### WHAT THE EXERCISE ASKS
From the line that contains "7 DECEMBER 2012 AT 23:07" to the last line of the records below, retype each line exactly; leave out everything else.

MATERIAL FOR THIS EXERCISE START

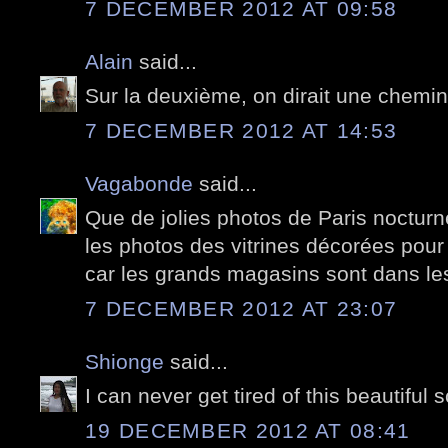
7 DECEMBER 2012 AT 09:58
Alain
said...
Sur la deuxième, on dirait une chemi
7 DECEMBER 2012 AT 14:53
Vagabonde
said...
Que de jolies photos de Paris nocturn
les photos des vitrines décorées pour 
car les grands magasins sont dans les 
7 DECEMBER 2012 AT 23:07
Shionge
said...
I can never get tired of this beautiful 
19 DECEMBER 2012 AT 08:41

MATERIAL FOR THIS EXERCISE END

### RESPONSE FOR THIS EXERCISE
7 DECEMBER 2012 AT 23:07
Shionge
said...
I can never get tired of this beautiful 
19 DECEMBER 2012 AT 08:41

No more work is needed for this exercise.